Canada. Islamophobie : une fusillade au centre culturel islamique de Québec fait 6 morts et 8 blessés

Un policier de la structure de gestion policière contre le terrorisme", Québec, le 29 janvier 2017

Une fusillade a éclaté dans la nuit du dimanche 29 janvier dans la soirée au centre culturel islamique de la ville de Québec, au sud-est du pays, faisant six morts et huit blessés, selon un bilan provisoire officiel. Deux Algériens, un Marocain, un Tunisien et deux citoyens d’un pays d’Afrique noire figurent les victimes de l'attaque terroriste. 

Mise à jour : L'unique suspect de l'attentat a été identifié, il s'agit d'Alexandre Bissonnette.

Dans un tweet, le Premier ministre canadien Justice Trudeau a écrit « Ce soir, les Canadiens pleurent les victimes de l'attaque lâche dans une mosquée de Québec. Mes pensées sont avec les victimes et leurs familles ».

Le député de Roberval Phillipe Couillard a pour sa part affirmé que « le Québec rejette catégoriquement cette violence barbare », inédite pour un pays et un département connu pour son hospitalité.

La piste du militant d'extrême droite priviégiée

Selon les médias locaux, les six victimes personnes ont trouvé la mort dans une fusillade perpétrée par un homme cagoulé après la prière du soir à la mosquée. Une cinquantaine de personnes étaient rassemblées dans ce lieu de culte.

Une vaste opération policière a été lancée à l’aube après la fusillade. Dans un point de presse télévisé, le porte-parole de la police a indiqué que deux suspects avaient été interpellés, l'un « à proximité des lieux » et l'autre près de l'île d'Orléans à une vingtaine de kilomètres des lieux.

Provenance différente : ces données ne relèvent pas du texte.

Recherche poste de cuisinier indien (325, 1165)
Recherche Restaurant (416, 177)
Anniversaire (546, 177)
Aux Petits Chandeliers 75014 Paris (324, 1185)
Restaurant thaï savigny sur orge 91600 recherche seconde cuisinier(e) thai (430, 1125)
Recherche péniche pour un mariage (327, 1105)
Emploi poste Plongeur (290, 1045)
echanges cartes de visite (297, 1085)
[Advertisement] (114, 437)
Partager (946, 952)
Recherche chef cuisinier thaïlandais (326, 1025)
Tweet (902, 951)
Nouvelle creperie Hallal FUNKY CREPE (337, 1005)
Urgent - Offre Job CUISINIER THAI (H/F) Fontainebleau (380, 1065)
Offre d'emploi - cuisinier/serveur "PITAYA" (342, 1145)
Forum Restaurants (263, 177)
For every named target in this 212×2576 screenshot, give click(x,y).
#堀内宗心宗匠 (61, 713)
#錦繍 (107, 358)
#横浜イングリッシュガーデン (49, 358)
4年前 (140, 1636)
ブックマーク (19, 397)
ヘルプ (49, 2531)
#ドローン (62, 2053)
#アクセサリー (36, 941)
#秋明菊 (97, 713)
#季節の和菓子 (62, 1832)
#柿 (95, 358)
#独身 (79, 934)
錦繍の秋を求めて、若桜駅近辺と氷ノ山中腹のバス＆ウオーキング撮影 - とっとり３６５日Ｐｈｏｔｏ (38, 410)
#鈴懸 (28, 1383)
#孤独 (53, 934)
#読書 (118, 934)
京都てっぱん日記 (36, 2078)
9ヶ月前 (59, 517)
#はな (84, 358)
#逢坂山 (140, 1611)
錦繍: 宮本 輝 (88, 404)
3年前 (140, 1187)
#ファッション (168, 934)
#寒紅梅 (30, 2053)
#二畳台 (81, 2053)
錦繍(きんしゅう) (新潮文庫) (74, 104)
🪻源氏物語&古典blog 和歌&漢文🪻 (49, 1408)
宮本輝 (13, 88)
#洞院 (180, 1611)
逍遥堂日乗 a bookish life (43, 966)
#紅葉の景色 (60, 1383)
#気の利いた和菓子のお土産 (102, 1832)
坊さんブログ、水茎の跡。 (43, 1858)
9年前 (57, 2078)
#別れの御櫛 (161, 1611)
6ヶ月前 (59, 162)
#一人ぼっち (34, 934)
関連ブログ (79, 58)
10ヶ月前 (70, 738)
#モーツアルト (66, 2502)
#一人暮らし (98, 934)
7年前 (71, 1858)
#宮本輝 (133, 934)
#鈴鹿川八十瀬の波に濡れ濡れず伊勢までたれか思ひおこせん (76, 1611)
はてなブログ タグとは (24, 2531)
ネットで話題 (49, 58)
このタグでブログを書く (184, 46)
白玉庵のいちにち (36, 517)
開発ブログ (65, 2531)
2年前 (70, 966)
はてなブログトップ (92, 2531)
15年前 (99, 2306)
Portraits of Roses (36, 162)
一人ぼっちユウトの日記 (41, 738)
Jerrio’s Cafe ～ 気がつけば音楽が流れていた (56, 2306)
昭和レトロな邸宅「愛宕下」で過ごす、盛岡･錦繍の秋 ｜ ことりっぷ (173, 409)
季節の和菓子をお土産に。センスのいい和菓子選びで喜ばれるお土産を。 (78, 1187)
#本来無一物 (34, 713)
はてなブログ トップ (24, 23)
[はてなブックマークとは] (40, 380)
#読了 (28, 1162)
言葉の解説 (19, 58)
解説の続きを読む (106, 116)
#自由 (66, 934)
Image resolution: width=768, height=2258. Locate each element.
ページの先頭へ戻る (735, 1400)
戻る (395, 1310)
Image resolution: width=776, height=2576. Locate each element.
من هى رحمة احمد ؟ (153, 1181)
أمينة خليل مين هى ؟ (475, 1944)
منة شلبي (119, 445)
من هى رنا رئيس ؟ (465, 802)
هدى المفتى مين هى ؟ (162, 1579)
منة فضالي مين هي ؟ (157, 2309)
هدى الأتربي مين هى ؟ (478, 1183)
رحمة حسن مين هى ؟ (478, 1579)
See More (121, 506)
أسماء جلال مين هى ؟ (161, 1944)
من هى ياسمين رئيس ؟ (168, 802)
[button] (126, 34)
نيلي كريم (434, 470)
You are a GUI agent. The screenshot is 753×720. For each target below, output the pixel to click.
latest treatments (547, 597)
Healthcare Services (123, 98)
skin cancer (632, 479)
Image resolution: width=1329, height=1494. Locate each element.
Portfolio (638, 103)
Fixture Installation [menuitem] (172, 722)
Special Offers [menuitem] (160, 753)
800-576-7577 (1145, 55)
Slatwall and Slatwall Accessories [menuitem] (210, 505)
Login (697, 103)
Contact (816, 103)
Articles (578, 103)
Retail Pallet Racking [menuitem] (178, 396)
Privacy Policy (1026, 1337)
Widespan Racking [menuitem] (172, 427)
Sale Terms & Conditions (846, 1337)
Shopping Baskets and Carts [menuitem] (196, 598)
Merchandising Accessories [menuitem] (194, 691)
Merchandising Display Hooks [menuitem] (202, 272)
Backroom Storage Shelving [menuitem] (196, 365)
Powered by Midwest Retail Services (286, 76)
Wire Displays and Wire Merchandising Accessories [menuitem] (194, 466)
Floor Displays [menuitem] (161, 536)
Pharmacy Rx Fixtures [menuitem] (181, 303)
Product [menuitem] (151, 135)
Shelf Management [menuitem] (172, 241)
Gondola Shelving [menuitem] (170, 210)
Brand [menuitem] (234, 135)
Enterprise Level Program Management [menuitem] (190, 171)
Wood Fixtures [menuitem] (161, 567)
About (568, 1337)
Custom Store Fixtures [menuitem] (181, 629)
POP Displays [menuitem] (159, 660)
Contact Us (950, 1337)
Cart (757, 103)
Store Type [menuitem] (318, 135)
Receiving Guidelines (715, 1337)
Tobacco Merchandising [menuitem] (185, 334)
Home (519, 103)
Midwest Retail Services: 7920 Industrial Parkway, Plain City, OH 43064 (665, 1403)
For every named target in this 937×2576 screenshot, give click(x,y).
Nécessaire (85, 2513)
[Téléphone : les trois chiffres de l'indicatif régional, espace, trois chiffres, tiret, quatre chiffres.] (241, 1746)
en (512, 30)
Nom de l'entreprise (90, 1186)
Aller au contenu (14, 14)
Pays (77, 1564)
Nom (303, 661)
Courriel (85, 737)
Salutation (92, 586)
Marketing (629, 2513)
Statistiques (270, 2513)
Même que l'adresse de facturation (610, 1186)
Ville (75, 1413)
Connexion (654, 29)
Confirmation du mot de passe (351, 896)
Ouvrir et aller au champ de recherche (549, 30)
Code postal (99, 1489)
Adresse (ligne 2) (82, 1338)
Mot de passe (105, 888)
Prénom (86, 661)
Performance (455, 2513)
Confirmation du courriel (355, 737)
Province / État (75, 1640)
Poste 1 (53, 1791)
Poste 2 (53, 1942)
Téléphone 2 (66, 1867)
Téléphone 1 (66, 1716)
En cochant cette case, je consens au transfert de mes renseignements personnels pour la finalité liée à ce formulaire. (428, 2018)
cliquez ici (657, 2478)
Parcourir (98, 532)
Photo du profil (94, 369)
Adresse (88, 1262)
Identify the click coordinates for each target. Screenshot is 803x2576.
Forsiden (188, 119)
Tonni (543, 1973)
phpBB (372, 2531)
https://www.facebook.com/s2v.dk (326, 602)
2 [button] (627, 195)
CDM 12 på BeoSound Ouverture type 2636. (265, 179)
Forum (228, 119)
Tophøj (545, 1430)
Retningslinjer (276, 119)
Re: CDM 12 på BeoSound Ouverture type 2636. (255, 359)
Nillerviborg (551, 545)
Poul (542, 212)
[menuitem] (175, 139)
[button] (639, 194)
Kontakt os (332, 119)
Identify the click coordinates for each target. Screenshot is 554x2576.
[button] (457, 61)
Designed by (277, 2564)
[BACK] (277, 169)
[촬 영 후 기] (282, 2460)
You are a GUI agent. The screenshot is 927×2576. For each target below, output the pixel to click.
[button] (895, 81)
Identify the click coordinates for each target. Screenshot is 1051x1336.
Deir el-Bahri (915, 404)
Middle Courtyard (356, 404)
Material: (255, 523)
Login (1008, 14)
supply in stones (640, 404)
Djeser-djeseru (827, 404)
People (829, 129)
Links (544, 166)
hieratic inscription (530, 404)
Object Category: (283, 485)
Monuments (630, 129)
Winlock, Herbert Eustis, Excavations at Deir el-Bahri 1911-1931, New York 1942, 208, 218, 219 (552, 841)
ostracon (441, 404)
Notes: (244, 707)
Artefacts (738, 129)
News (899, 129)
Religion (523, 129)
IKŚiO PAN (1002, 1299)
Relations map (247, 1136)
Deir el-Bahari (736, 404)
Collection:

Ils ont tous les deux été placés en garde à vue. « La structure de gestion policière contre le terrorisme est déployée », a précisé Christine Coulombe, porte-parole de la sûreté.

Selon des témoins cités par Radio Canada, deux hommes auraient pénétré dans le centre culturel avant d'ouvrir le feu sur les fidèles un peu après 19h15 heure locale dimanche. « Les deux hommes portaient une cagoule noire » et l'un avait « un fort accent québécois », a expliqué un des témoins.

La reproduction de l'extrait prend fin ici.